- **EXERCISE**
Below are some records. Say in a single number how many of their lines include the word "Groulx".

________________________________________

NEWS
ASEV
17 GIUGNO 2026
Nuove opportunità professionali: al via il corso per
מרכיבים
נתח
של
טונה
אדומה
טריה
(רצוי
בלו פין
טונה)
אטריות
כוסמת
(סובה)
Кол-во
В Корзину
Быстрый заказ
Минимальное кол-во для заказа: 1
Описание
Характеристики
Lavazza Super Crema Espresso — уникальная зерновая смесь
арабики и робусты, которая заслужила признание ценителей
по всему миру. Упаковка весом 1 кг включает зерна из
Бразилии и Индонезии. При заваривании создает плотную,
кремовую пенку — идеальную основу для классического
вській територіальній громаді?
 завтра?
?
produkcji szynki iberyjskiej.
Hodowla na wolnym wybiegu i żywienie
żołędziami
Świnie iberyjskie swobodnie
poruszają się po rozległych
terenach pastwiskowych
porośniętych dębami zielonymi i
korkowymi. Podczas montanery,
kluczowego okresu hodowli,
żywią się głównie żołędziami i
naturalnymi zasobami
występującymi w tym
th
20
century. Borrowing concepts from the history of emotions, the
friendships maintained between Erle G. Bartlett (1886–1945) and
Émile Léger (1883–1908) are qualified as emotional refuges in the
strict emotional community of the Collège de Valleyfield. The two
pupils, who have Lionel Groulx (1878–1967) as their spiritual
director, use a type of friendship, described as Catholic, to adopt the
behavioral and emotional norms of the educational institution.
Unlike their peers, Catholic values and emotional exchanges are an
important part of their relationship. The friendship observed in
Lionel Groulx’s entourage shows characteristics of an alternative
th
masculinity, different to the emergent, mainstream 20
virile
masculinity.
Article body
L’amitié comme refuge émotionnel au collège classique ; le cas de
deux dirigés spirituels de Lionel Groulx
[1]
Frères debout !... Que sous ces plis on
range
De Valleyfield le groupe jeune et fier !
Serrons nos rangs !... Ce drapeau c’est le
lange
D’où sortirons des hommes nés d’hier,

________________________________________

- **ANSWER TO THIS PROBLEM**
3